With regard to the materials being used to clean, you’ll find microfibre at the top of the newsfeed. Considerably more expensive than the “dollar-store cloths” of yesteryear, this revolutionary bit of professional quality fabric promises vastly improved pick-up
than its predecessors. And the microfibre mops — like industrial versions of the Swiffer, complete with a reservoir of cleaning solution — offer better performance for quick cleanups in lobby areas, to say nothing of the water conservation they feature. Cloths that were worth a dollar 10 years ago are now worth close to $10, but the nature of microfibre does a much better job than cotton or the old blends, and they launder better, too.
What’s more, says Scott Larsen, general manager of the Holiday Inn San Antonio Airport, the fibre may prove the saving grace for a passing grade in a cleanliness inspection. “The microfibre towels are one of the new products that are working very well,” says Larsen, president of the San Antonio Hotel and Lodging Association, and vice-chair of the General Managers’ Advisory Board. “Wiping down a drawer with microfibre is much more efficient than having to put a vacuum inside the drawer. It picks up hair a whole lot better. And, on any corporate brand standard investigation, a hair in the room will fail you.”
There’s also a raft of interesting new equipment available to hotel managers keen on clean. “I’m a bit of a clean freak anyway, so I’m perfectly suited for this business,”concedes Al Bennett, vice-president of Sales and Marketing with Kärcher Canada, the Canadian arm of the cleaning equipment manufacturer. “If a hotel room is not perfectly clean, that’s a big turnoff. If the sidewalks outside the front entrance are dirty, you’ve [ruined] the first impression. And, if you go in to the hotel bathroom or restaurant and find it’s not clean, that’s a no-brainer. But there’s so much help around now that can help solve those problems.”
To wit, Kärcher sells a slew of commercial cleaners, big and small, aiming particularly at the hotel industry. “There are guys running around with mops and buckets trying to make the front of the hotel look clean, but there’s equipment that can do a dramatically better job of improving appearance, while also reducing time and labour,” says Bennett. As a rule, Bennett applauds the miracle of mechanization and the impact it can have on a hotel’s existence. Rather than taking an hour to clean a hallway, the right tool can pull the job off in 15 or 20 minutes. And, a top-line vacuum cleaner with a cuttingedge filtering system will radically improve interior air quality while promising not to return a layer of dust to a room minutes after the job’s done.
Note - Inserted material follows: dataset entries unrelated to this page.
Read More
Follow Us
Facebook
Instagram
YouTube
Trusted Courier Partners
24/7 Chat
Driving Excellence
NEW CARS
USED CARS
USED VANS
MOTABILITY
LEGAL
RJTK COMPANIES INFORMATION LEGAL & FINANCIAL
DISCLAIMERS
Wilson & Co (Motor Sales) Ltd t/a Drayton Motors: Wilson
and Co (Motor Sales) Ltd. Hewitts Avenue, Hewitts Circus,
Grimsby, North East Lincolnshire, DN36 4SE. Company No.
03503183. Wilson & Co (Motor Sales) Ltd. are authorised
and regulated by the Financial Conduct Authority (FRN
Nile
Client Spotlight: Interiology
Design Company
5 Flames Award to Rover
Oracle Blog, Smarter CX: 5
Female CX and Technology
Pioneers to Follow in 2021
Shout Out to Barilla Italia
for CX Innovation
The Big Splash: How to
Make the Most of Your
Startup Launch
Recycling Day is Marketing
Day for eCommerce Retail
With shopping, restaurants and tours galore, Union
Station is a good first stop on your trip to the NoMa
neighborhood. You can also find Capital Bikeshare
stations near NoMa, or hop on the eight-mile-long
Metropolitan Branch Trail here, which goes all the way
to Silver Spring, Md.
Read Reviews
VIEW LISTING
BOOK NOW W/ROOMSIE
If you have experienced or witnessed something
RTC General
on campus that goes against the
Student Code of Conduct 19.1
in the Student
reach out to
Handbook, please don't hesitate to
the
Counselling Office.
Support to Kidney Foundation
Additionally, an effective vacuum, together with an interim cleaning program undertaken with sophisticated carpet extraction equipment, will extend the life of a carpet significantly. After all, Bennett points out, a single grain of sand has 32 cutting edges.
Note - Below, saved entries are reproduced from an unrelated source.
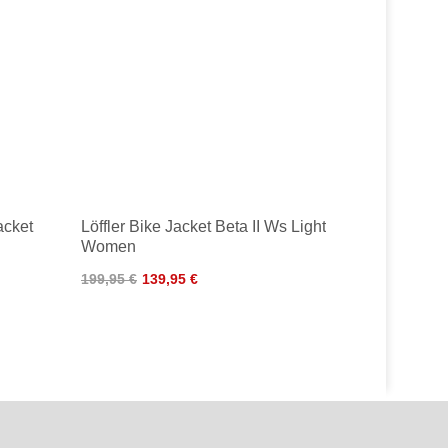
acket
Löffler Bike Jacket Beta II Ws Light
Women
199,95 €
139,95 €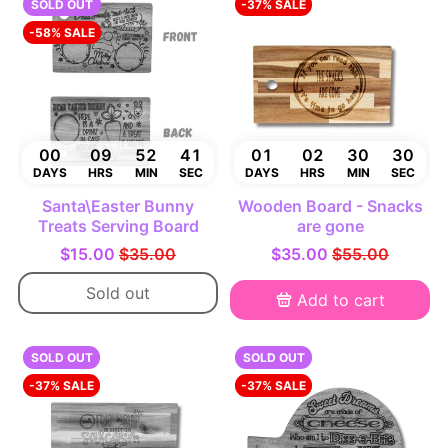
SOLD OUT
-37% SALE
-58% SALE
00
09
52
40
01
02
30
29
DAYS
HRS
MIN
SEC
DAYS
HRS
MIN
SEC
Santa\Easter Bunny
Wooden Board - Snacks
Treats Serving Board
are gone
$15.00
$35.00
$35.00
$55.00
Sold out
Add to cart
SOLD OUT
SOLD OUT
-37% SALE
-37% SALE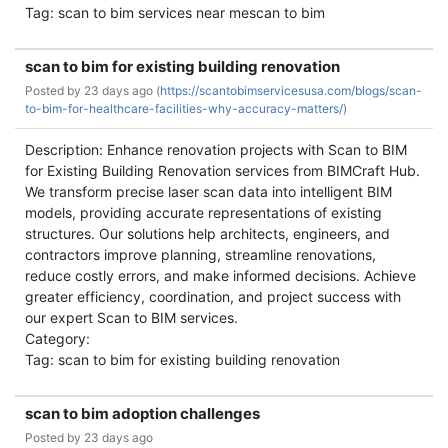
Tag: scan to bim services near mescan to bim
scan to bim for existing building renovation
Posted by
23 days ago (
https://scantobimservicesusa.com/blogs/scan-
to-bim-for-healthcare-facilities-why-accuracy-matters/)
Description: Enhance renovation projects with Scan to BIM
for Existing Building Renovation services from BIMCraft Hub.
We transform precise laser scan data into intelligent BIM
models, providing accurate representations of existing
structures. Our solutions help architects, engineers, and
contractors improve planning, streamline renovations,
reduce costly errors, and make informed decisions. Achieve
greater efficiency, coordination, and project success with
our expert Scan to BIM services.
Category:
Tag: scan to bim for existing building renovation
scan to bim adoption challenges
Posted by
23 days ago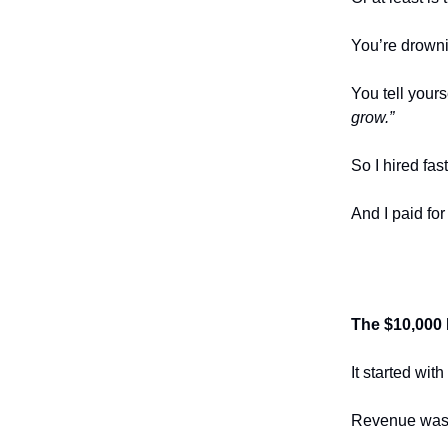
You’re drowni
You tell yours
grow.”
So I hired fast
And I paid for
The $10,000 
It started wit
Revenue was 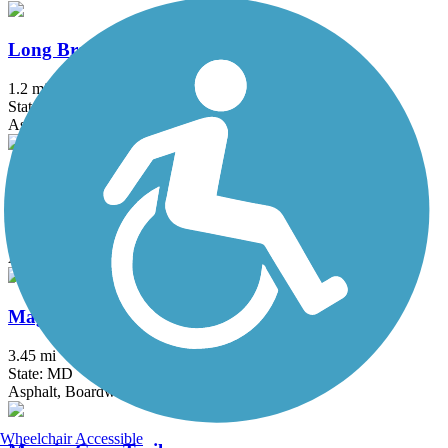
Long Branch Trail (MD)
1.2 mi
State: MD
Asphalt
MacArthur Boulevard Bike Path
8 mi
State: MD
Asphalt
Magruder Branch Trail
3.45 mi
State: MD
Asphalt, Boardwalk
Wheelchair Accessible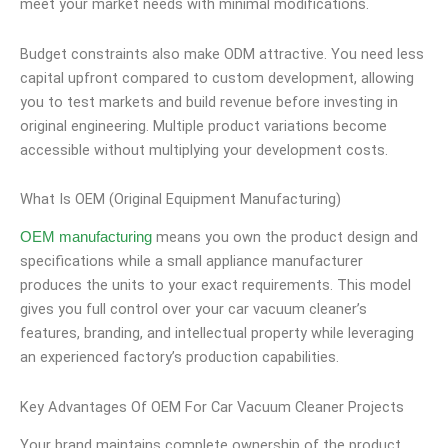
meet your market needs with minimal modifications.
Budget constraints also make ODM attractive. You need less
capital upfront compared to custom development, allowing
you to test markets and build revenue before investing in
original engineering. Multiple product variations become
accessible without multiplying your development costs.
What Is OEM (Original Equipment Manufacturing)
means you own the product design and
OEM manufacturing
specifications while a small appliance manufacturer
produces the units to your exact requirements. This model
gives you full control over your car vacuum cleaner’s
features, branding, and intellectual property while leveraging
an experienced factory’s production capabilities.
Key Advantages Of OEM For Car Vacuum Cleaner Projects
Your brand maintains complete ownership of the product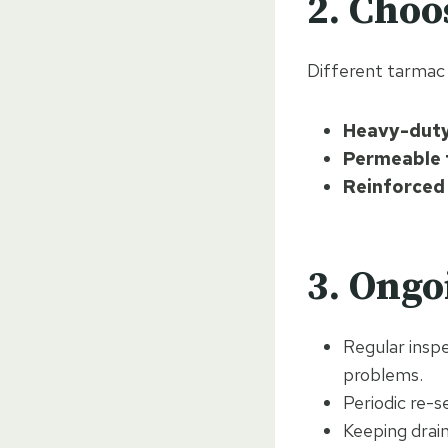
2. Choo
Different tarmac 
Heavy-dut
Permeable 
Reinforced
3. Ong
Regular insp
problems.
Periodic re-s
Keeping drai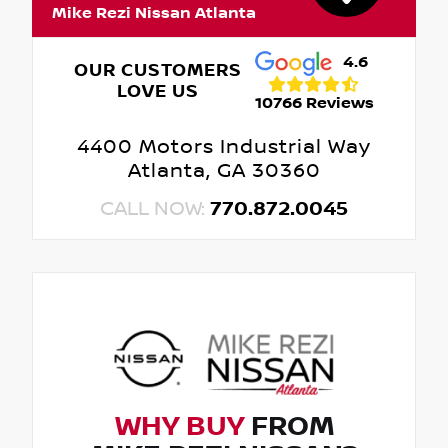
Mike Rezi Nissan Atlanta
4.6
OUR CUSTOMERS
LOVE US
10766 Reviews
4400 Motors Industrial Way
Atlanta, GA 30360
CALL NOW:
770.872.0045
WHY BUY
FROM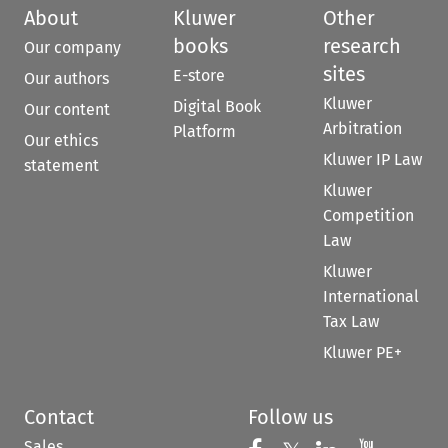
About
Kluwer
Other
books
research
Our company
sites
E-store
Our authors
Kluwer
Digital Book
Our content
Arbitration
Platform
Our ethics
Kluwer IP Law
statement
Kluwer
Competition
Law
Kluwer
International
Tax Law
Kluwer PE+
Contact
Follow us
Sales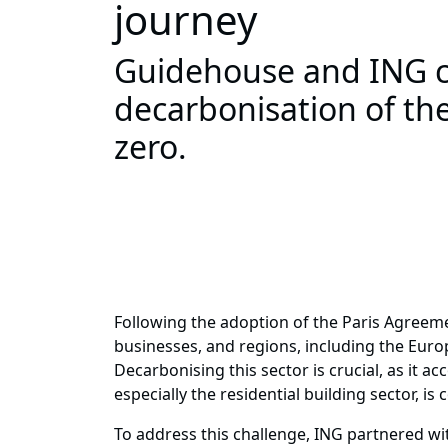
journey
Guidehouse and ING co
decarbonisation of the
zero.
Following the adoption of the Paris Agreem
businesses, and regions, including the Europe
Decarbonising this sector is crucial, as it 
especially the residential building sector, i
To address this challenge, ING partnered wi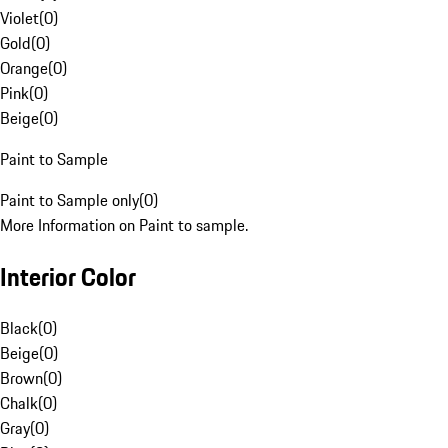
Violet
(
0
)
Gold
(
0
)
Orange
(
0
)
Pink
(
0
)
Beige
(
0
)
Paint to Sample
Paint to Sample only
(
0
)
More Information on Paint to sample.
Interior Color
Black
(
0
)
Beige
(
0
)
Brown
(
0
)
Chalk
(
0
)
Gray
(
0
)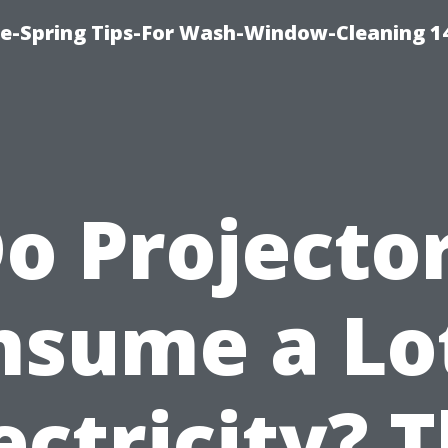
ce-Spring Tips-For Wash-Window-Cleaning 1
o Projecto
nsume a Lot
ectricity? 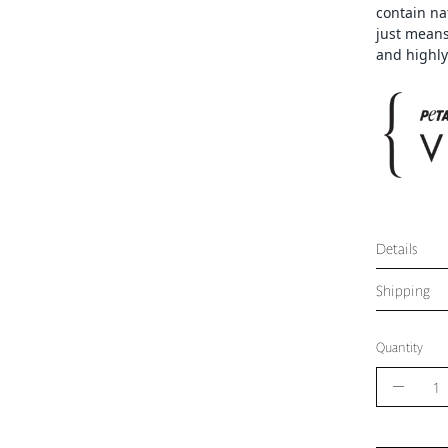
contain na
just means
and highly
Details
Shipping
Quantity
Quantity
Decrea
Quantit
Still, says Bennett, this kind of product is often a tough sell. “Many hotels continue to do things the old way because they’ve always done them that way and then you tell them the alternative will cost $2,000. Yes, it costs, but there’s a return on investment to be enjoyed here. It’s an investment in the appearance of a hotel and in protecting its assets.
“After all, you go into a dirty hotel, you’re not going to go back.”